Three men had an appointment at Achnacarry Castle – a Dutchman, an American and an Englishman.
The Dutchman was Henry Deterding, a man nicknamed the Napoleon of Oil, having exploited a find in Sumatra. He joined forces with a rich ship owner and painted Shell salesman and together the two men founded Royal Dutch Shell.
The American was Walter C. Teagle and he represents the Standard Oil Company, founded by John D. Rockefeller at the age of 31 – the future Exxon. Oil wells, transport, refining and distribution of oil – everything is controlled by Standard oil.

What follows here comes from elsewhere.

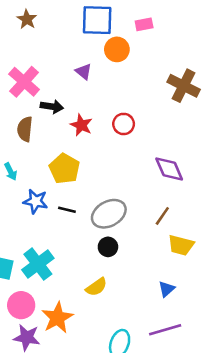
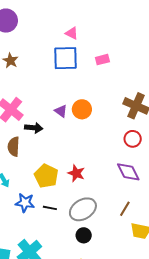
orange circle: (117, 49) -> (82, 109), moved
purple triangle: (84, 72) -> (61, 111), moved
red circle: (124, 124) -> (133, 139), moved
red star: (81, 125) -> (76, 173), moved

The Englishman, Sir John Cadman, was the director of the Anglo-Persian oil Company, soon to become BP. On the initiative of a young Winston Churchill, the British government had taken a stake in BP and the Royal Navy switched its fuel from coal to oil. With fuel-hungry ships, planes and tanks, oil became “the blood of every battle”.
The new automobile industry was developing fast, and the Ford T was selling by the million. The world was thirsty for oil, and companies were waging a merciless contest but the competition was making the market unstable.
That August night, the three men decided to stop fighting and to start sharing out the world’s oil. Their vision was that production zones, transport costs, sales prices – everything would be agreed and shared. And so began a great cartel, whose purpose was to dominate the world, by controlling its oil.
Four others soon joined them, and they came to be known as the Seven Sisters – the biggest oil companies in the world.
In the first episode, we travel across the Middle East, through both time and space.
We waged the Iran-Iraq war and I say we waged it, because one country had to be used to destroy the other.
– Xavier Houzel, an oil trader
Since that notorious meeting at Achnacarry Castle on August 28, 1928, they have never ceased to plot, to plan and to scheme.
Throughout the region’s modern history, since the discovery of oil, the Seven Sisters have sought to control the balance of power.
They have supported monarchies in Iran and Saudi Arabia, opposed the creation of OPEC, profiting from the Iran-Iraq war, leading to the ultimate destruction of Saddam Hussein and Iraq.
The Seven Sisters were always present, and almost always came out on top.